O que mudou? Para começar, MMORPGs (RPGs de múltiplos jogadores) estavam apenas começando – jogos como World of Warcraft e Fortnite ainda anos no futuro –, e dispositivos de realidade virtual portáteis eram apenas um sonho distante. Hoje, a indústria de videogames é uma das maiores do mundo, com bilhões de jogadores controlando seus avatares online a todo e qualquer instante.
CEOs de empresas “big tech” como Facebook e Microsoft estão planejando investir no “metaverso” – uma série interconectada de mundos 3D que fazem uma ponte entre o mundo real e o virtual – o que parece indicar a próxima fase da internet. E não são só jogadores. Filósofos como Nick Bostrom, de Oxford, magnatas da tecnologia como Elon Musk e cientistas como Neil DeGrasse Tyson já especularam sobre a probabilidade de estarmos numa simulação como a Matrix, dando crédito e oportunidade para a Hipótese da Simulação.
No novo trailer, em adição às belíssimas cenas de São Francisco, ambos Neo (Keanu Reeves) e Trinity (Carrie Anne Moss) estão onde esperávamos: dentro da Matrix. Mais importante, eles parecem não lembrar um do outro, apenas têm a sensação de que já se conheceram anteriormente.
O que isso revela sobre a hipótese da simulação? Por certo, mostra que uma simulação com múltiplos jogadores pode sempre ser reiniciada, ou avançar e voltar no tempo. Não sabemos se o novo filme é uma continuação na linha do tempo da trilogia original, ou se a Matrix foi “reiniciada” para antes do Neo tomar a famosa “pílula vermelha” oferecida a ele por Morpheus (que leva o mesmo nome do deus grego dos sonhos).

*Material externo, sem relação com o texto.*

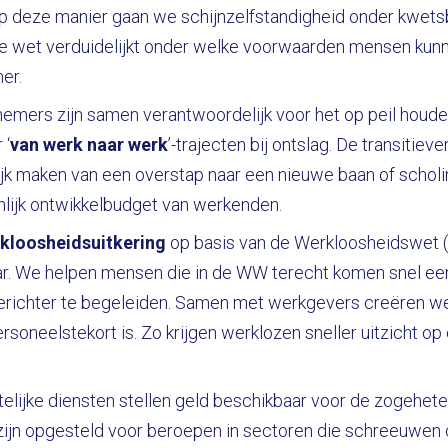
 deze manier gaan we schijnzelfstandigheid onder kwets
de wet verduidelijkt onder welke voorwaarden mensen kun
er.
mers zijn samen verantwoordelijk voor het op peil houde
 ‘
van werk naar werk
’-trajecten bij ontslag. De transiti
ijk maken van een overstap naar een nieuwe baan of schol
nlijk ontwikkelbudget van werkenden.
rkloosheidsuitkering
op basis van de Werkloosheidswet 
r. We helpen mensen die in de WW terecht komen snel ee
gerichter te begeleiden. Samen met werkgevers creëren 
soneelstekort is. Zo krijgen werklozen sneller uitzicht o
ijke diensten stellen geld beschikbaar voor de zogehete
 zijn opgesteld voor beroepen in sectoren die schreeuwen 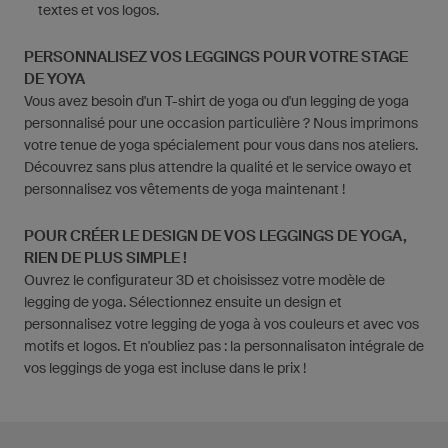
textes et vos logos.
PERSONNALISEZ VOS LEGGINGS POUR VOTRE STAGE
DE YOYA
Vous avez besoin d'un T-shirt de yoga ou d'un legging de yoga
personnalisé pour une occasion particulière ? Nous imprimons
votre tenue de yoga spécialement pour vous dans nos ateliers.
Découvrez sans plus attendre la qualité et le service owayo et
personnalisez vos vêtements de yoga maintenant !
POUR CRÉER LE DESIGN DE VOS LEGGINGS DE YOGA,
RIEN DE PLUS SIMPLE !
Ouvrez le configurateur 3D et choisissez votre modèle de
legging de yoga. Sélectionnez ensuite un design et
personnalisez votre legging de yoga à vos couleurs et avec vos
motifs et logos. Et n'oubliez pas : la personnalisaton intégrale de
vos leggings de yoga est incluse dans le prix !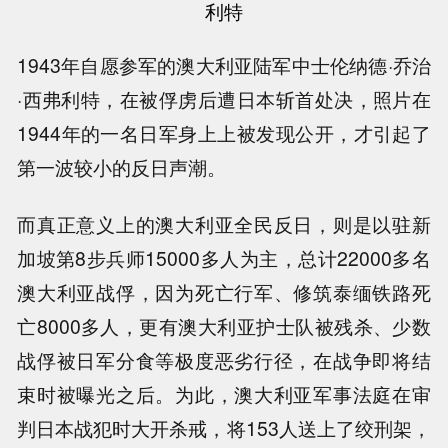
利特
1943年自愿参军的澳大利亚陆军中士伦纳德·乔治
·西弗利特，在被俘虏后遭日本斩首处决，照片在
1944年的一名日军身上上被发现公开，才引起了
第一波较小的反日声潮。
而真正意义上的澳大利亚全民反日，则是以驻新
加坡第8步兵师15000多人为主，总计22000多名
澳大利亚战俘，因为死亡行军、修筑泰缅铁路死
亡8000多人，更有澳大利亚护士队被残杀、少数
战俘被日军分食等极度恶劣行径，在战争即将结
束时被曝光之后。为此，澳大利亚军事法庭在审
判日本战犯时大开杀戒，将153人送上了绞刑架，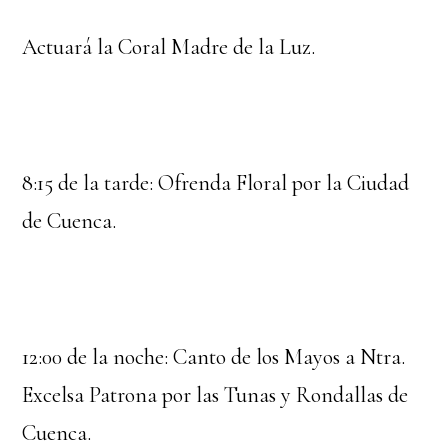
Actuará la Coral Madre de la Luz.
8:15 de la tarde: Ofrenda Floral por la Ciudad
de Cuenca.
12:00 de la noche: Canto de los Mayos a Ntra.
Excelsa Patrona por las Tunas y Rondallas de
Cuenca.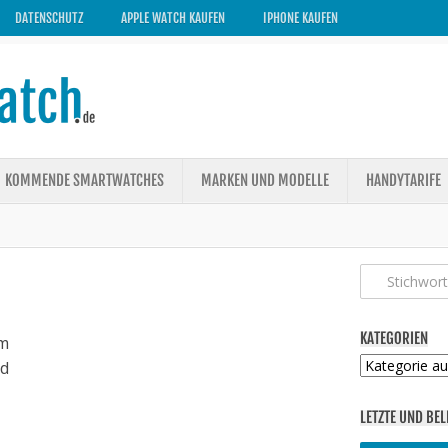
DATENSCHUTZ
APPLE WATCH KAUFEN
IPHONE KAUFEN
KOMMENDE SMARTWATCHES
MARKEN UND MODELLE
HANDYTARIFE
KATEGORIEN
m
Kategorien
ed
LETZTE UND BEL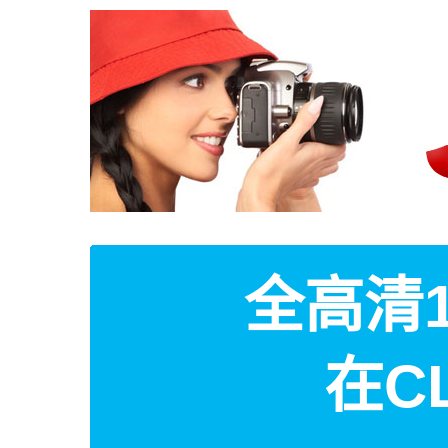
全高清1
在C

Isso nos conduz a uma importante reflexão sobre simulações, proposta originalmente em 1977 pelo prolífico autor de ficção científica Phillip K. Dick, autor de “Blade Runner” e “O Homem do Castelo Alto” (Aleph). Em uma realidade programada em computador, variáveis podem ser mudadas, o sistema pode ser rebobinado e reiniciado, e a única pista de que poderíamos dispor são as sensações de déjà vu, como se já houvéssemos visto certas pessoas ou lugares, ou escutado ou dito as mesmas coisas no passado.
Entretanto, a chave central tecnológica em que a Matrix se sustentava, desde o início até agora, descrita em detalhes em meu livro A HIPÓTESE DA SIMULAÇÃO, consiste no cabo usado para conectar a Matrix diretamente no cérebro humano. Hoje, nós temos a Interface Cérebro-Computador, não mais considerada um sonho tecnológico inalcançável.

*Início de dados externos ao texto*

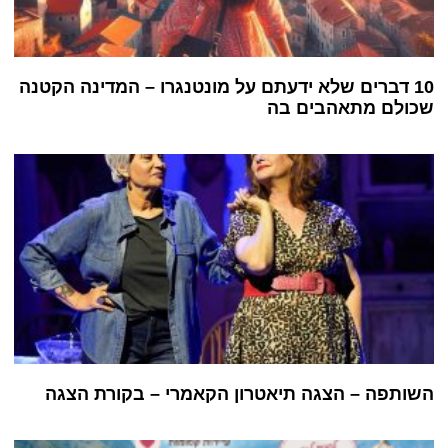
10 דברים שלא ידעתם על מונטנגרו – המדינה הקטנה
שכולם מתאהבים בה
השותפה – הצגה תיאטרון הקאמרי – בקורת הצגה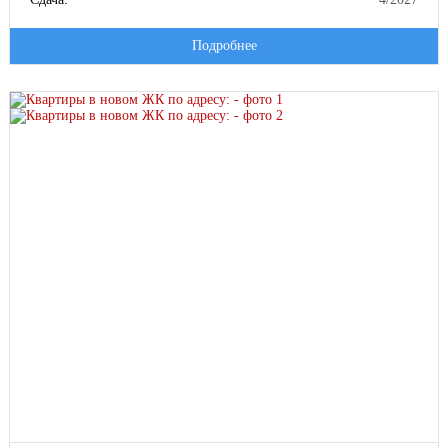
Подробнее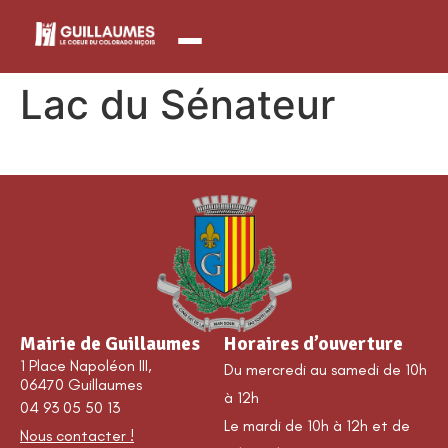
contenu
principal
Lac du Sénateur
Mairie de Guillaumes
Horaires d’ouverture
1 Place Napoléon III,
Du mercredi au samedi de 10h
06470 Guillaumes
à 12h
04 93 05 50 13
Le mardi de 10h à 12h et de
Nous contacter !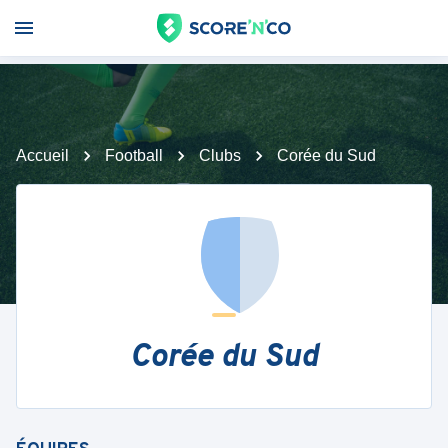
Accueil
Football
Clubs
Corée du Sud
Corée du Sud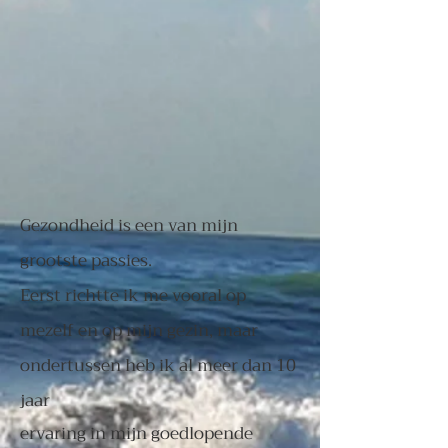
Gezondheid is een van mijn
grootste passies.
Eerst richtte ik me vooral op
mezelf en op mijn gezin, maar
ondertussen heb ik al meer dan 10
jaar
ervaring in mijn goedlopende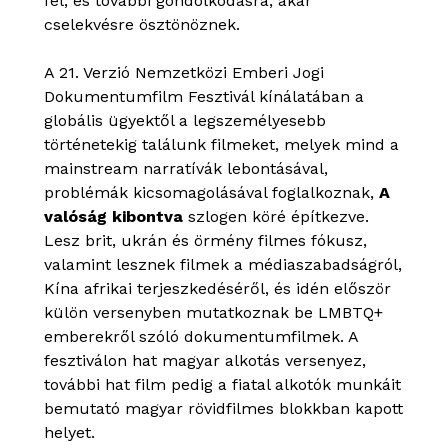
fel, és további gondolkodásra, akár
cselekvésre ösztönöznek.
A 21. Verzió Nemzetközi Emberi Jogi
Dokumentumfilm Fesztivál kínálatában a
globális ügyektől a legszemélyesebb
történetekig találunk filmeket, melyek mind a
mainstream narratívák lebontásával,
problémák kicsomagolásával foglalkoznak,
A
valóság kibontva
szlogen köré építkezve.
Lesz brit, ukrán és örmény filmes fókusz,
valamint lesznek filmek a médiaszabadságról,
Kína afrikai terjeszkedéséről, és idén először
külön versenyben mutatkoznak be LMBTQ+
emberekről szóló dokumentumfilmek. A
fesztiválon hat magyar alkotás versenyez,
további hat film pedig a fiatal alkotók munkáit
bemutató magyar rövidfilmes blokkban kapott
helyet.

Atualmente, estão em desenvolvimento dispositivos que podem ler sinais do cérebro, e esses sinais elétricos podem algum dia servir ao mesmo propósito das pílulas azuis que vimos Neo tomando todos os dias no novo trailer: para induzir um estado de esquecimento ou distração do mundo real. Tudo o que ele se lembra são sonhos que não são realmente sonhos, pois os eventos parecem verdadeiros.
Há alguns anos, eu estava jogando ping pong em realidade virtual e parecia tão realista que, por um momento, esqueci completamente que eu não estava jogando no mundo real. Tentei colocar a “raquete” em cima da “mesa” – mas não havia mesa e o controle caiu no chão. Tudo o que precisei fazer foi tirar os óculos de RV para voltar à realidade – sem necessidade da pílula vermelha.
Enquanto não sabemos com exatidão os detalhes do roteiro, o novo trailer de “Matrix Resurrections” serve como lembrete de que o que antes parecia ficção científica há apenas algumas décadas agora está se tornando comum. Como podemos ter certeza de que não estamos numa simulação? De acordo com o intelectual britânico Havelock Ellis, os sonhos parecem reais enquanto estamos neles – caberia dizer o mesmo sobre a vida?